No one quite knew what to expect in the

No one quite knew what to expect in the first budget by a majority Conservative government for almost 20 years.

In his seventh Budget Statement as chancellor, George Osborne promised a ‘big budget for a country with big ambitions’.

As predicted there were details on how the government will fulfil its pre-election goals of reducing welfare spending by £12 billion and changing the inheritance tax nil-rate band structure.

There were also some surprises such as the compulsory introduction of the national living wage from April 2016 and a reduction in corporation tax.

The Chancellor also gave an update on the wider economic picture using figures from the Office for Budget Responsibility (OBR). Growth for 2014 was 3% (up from the forecast of 2.6% in March) and is expected to be 2.4% in 2015 thanks to stronger private consumption and investment.

This is the second year in a row that the UK is forecast to have the strongest economic growth of any major advanced economy.

The OBR predicts that a million more jobs will be created by the end of the Parliament.

The deficit is forecast to be 3.7% of GDP in 2015 and will fall by around 1% each year until 2019 when there will be a small budget surplus of 0.4%.

Despite the continued growth in the UK, Osborne warned that the ‘global economic risks are rising’, pinpointing slowing growth in the USA and China as examples.

The following report summarises the announcements made by Chancellor George Osborne during the Summer Budget on Wednesday 8 July 2015.

Important information

The way in which tax charges (or tax relief, as appropriate) are applied depends upon individual circumstances and may be subject to change in the future. The information in this report is based upon our understanding of the Summer Budget 2015, in respect of which specific implementation details may change when the final legislation and supporting documentation are published.

This document is solely for information purposes and nothing in this document is intended to constitute advice or a recommendation. You should not make any investment decisions based upon its content.

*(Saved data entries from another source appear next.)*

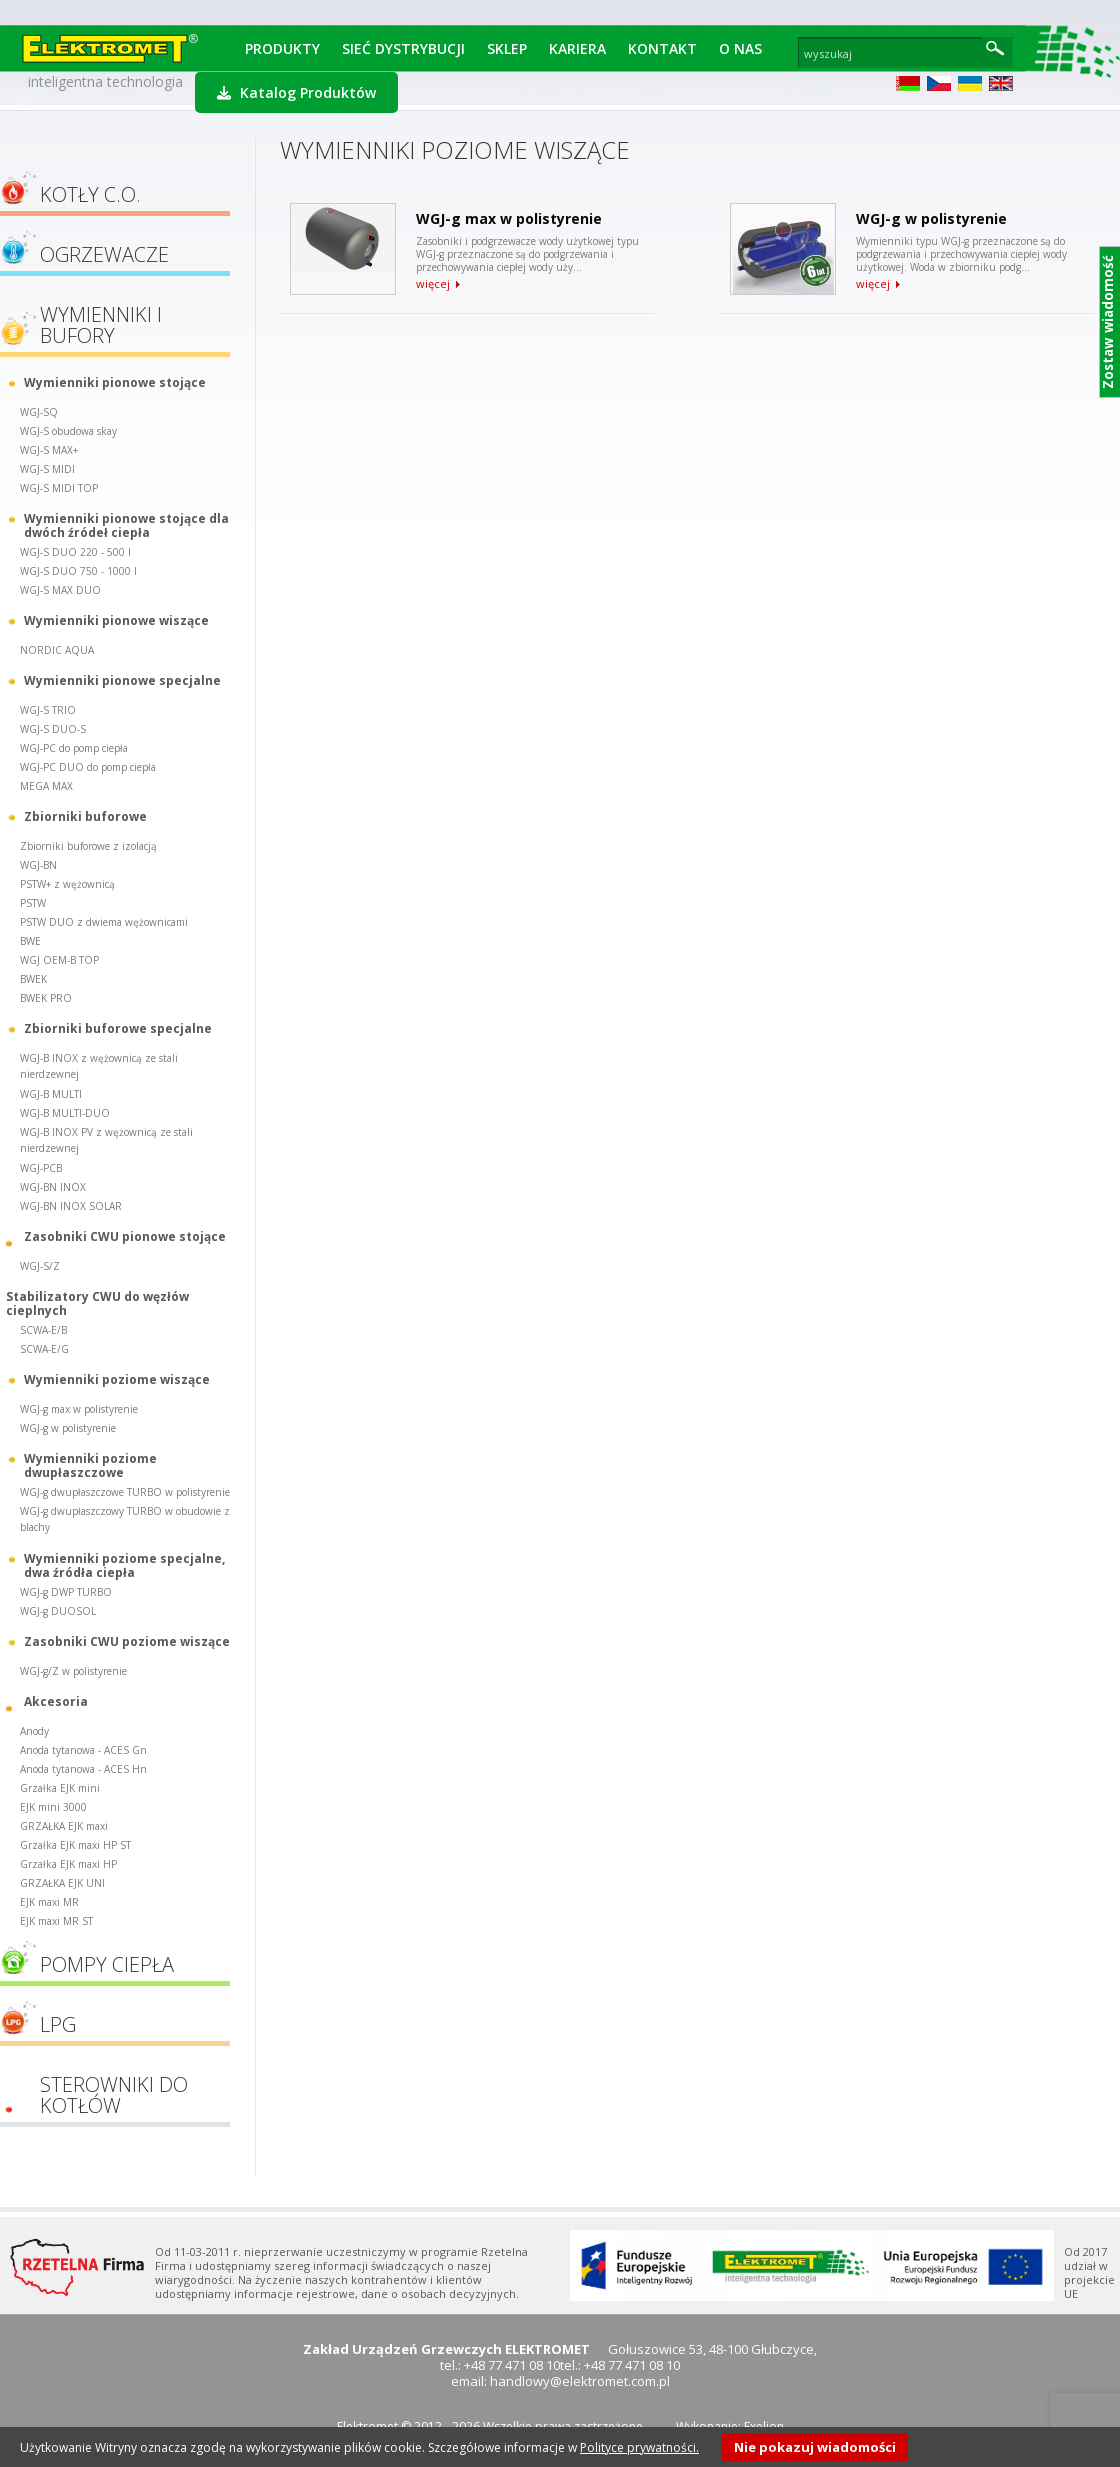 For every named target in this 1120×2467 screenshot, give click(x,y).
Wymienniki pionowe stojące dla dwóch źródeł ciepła (126, 525)
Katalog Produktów (296, 92)
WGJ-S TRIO (48, 710)
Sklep (507, 48)
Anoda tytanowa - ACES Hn (83, 1769)
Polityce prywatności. (639, 2447)
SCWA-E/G (44, 1349)
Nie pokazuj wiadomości (815, 2447)
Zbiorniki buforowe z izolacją (88, 846)
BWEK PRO (46, 998)
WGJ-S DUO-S (53, 729)
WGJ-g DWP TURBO (66, 1592)
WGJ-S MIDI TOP (59, 488)
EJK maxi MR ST (56, 1921)
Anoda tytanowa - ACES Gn (83, 1750)
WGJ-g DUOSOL (58, 1611)
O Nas (740, 48)
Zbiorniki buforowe (85, 816)
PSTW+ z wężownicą (67, 884)
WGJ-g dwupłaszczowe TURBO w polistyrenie (125, 1492)
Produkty (282, 48)
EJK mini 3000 (53, 1807)
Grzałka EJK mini (60, 1788)
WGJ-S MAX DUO (60, 590)
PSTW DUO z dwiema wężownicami (104, 922)
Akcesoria (56, 1701)
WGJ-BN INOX (53, 1187)
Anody (34, 1731)
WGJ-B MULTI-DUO (65, 1113)
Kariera (577, 48)
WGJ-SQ (39, 412)
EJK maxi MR (49, 1902)
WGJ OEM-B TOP (59, 960)
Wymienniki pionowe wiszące (116, 620)
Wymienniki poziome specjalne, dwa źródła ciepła (124, 1565)
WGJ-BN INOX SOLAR (71, 1206)
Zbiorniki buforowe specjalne (118, 1028)
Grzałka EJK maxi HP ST (75, 1845)
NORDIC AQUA (57, 650)
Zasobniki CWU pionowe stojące (125, 1236)
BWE (30, 941)
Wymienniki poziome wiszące (117, 1379)
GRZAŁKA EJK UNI (62, 1883)
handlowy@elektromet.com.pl (580, 2381)
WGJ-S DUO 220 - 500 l (75, 552)
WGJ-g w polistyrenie (68, 1428)
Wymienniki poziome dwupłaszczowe (90, 1465)
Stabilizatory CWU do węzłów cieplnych (97, 1303)
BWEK (33, 979)
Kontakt (662, 48)
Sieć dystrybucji (403, 48)
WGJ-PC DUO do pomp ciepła (88, 767)
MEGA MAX (46, 786)
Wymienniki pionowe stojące (115, 382)
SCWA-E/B (43, 1330)
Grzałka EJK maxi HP (68, 1864)
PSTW (33, 903)
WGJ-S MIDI (47, 469)
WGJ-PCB (41, 1168)
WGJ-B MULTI (51, 1094)
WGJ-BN (38, 865)
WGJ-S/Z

Whilst considerable care has been taken to ensure that the information contained within this document is accurate and up-to-date, no warranty is given as to the accuracy or completeness of any information.

At a glance

The measures announced in Summer Budget 2015 include:
Business

Corporation tax
The corporation tax rate will be cut to 19% in 2017 and 18% in 2020. Payment dates for large companies will be brought forward.

National living wage
A compulsory wage for over 25s of £7.20 an hour will be introduced in 2016, rising to over £9 in 2020.

Dividends
Dividend tax credit will be replaced by an annual tax-free allowance of £5,000. Tax rates of 7.5% and 32.5% will be set for basic rate and higher rate taxpayers on income from dividends.

Annual investment allowance
The allowance will be£200,000 from 1 January 2016.

National insurance
The employment allowance will rise from £2,000 to £3,000 from April 2016.

Apprenticeships
An apprenticeship levy will be introduced for large companies to help fund training.
Personal

Personal allowance
The personal allowance will rise from £10,600 to £11,000 from April 2016. The higher rate threshold will increase to £43,000 from April 2016.

Inheritance tax
A £175,000 transferable threshold for residential property passed to children and grandchildren will be phased in from 2017.

Property tax
Mortgage interest rate relief on buy-to-let property will be restricted to the basic rate of income tax. This will be phased in over 4 years starting in April 2017.

Rent-a-room relief
Rent-a-room relief will rise to £7,500 a year from April 2016.

Non-domiciles
The permanent non-domicile tax status will be abolished from April 2017.

Pensions
Pension contributions tax relief for additional rate taxpayers will be tapered to a minimum of £10,000 a year from April 2016.